I’ve always had so much to say, so much to translate from my thoughts into something expressed, and that isn’t something that has always been welcome in my life. I like having so much to say, I like thinking about things. But it alienates me at times. It felt alienating to write much longer essays than my classmates at school. It felt alienating to raise my hand when discussing literature in class, only to go off on a very long speech about symbolism, traversing literary scapes my fellow students wouldn’t even have thought of setting foot in (while struggling severely with oral communication, too). A constant part of my life is also the inability to talk about the things I care about: because I have difficulty expressing things orally, but even more so because a lengthy essay is not something you serve others in a conversation. But if it’s not lengthy, if it’s not detailed, I want nothing of it, and prefer to silence myself.

When I write absurdly long texts and share them with others, and especially in a community where you look at the things others make to understand what the “standards” are (all the more so when you’re new to shrining; but looking for a standard to adhere to is also what a large part of my life consists of), I get anxious. My anxiety increases the longer the text becomes. I am afraid of being perceived as weird — as alien. Even though this is exactly what I love about myself, it’s very difficult to carry that love around as I try to fit in.

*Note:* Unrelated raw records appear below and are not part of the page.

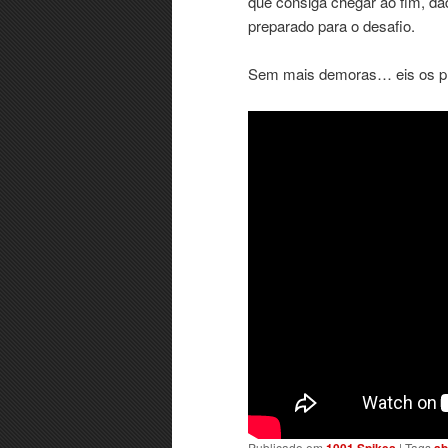
que consiga chegar ao fim, da
preparado para o desafio.
Sem mais demoras… eis os pri
Publicado em
|
Tags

In Control made me go through so much of that anxiety: when I was worrying about the shrine hitting the limit of a one page shrine, when it crossed that line, and even after I had already split the text up into pages. It disappointed me that I couldn’t combine the two events I wanted to participate in (because selecting a subject that would fit both events is very different from selecting a subject for only one event). It disappointed me so much that I had to sit down and compensate by making another shrine within the same month to prove that yes, I am indeed capable of combining two events. It disappointed me that my vision and my structure for In Control were mismatched with the finished product. It disappointed me that it wasn’t well-planned out — just because I ended up having so much more to say.


The shrine has been well-received by the community though, and I have received overwhelmingly kind feedback on it. I hope that in time, I will be able to join those voices, and look back on this shrine and appreciate it as it deserves to be appreciated. To live and to create means to continuously adapt: to accept that you need to change course at times, but that that does not devalue the outcome. What you end up with isn’t a compromise — it’s something different, and should be judged and valued as such. Even the things that didn’t live up to your expectations and turned into something else instead are things capable of teaching you something important, and things that you can be proud of.

When I am able to love the finished product for what it is, and appreciate the way I got there, rather than be disappointed with what it didn’t manage to achieve, perhaps that is when I’ll know that I have grown.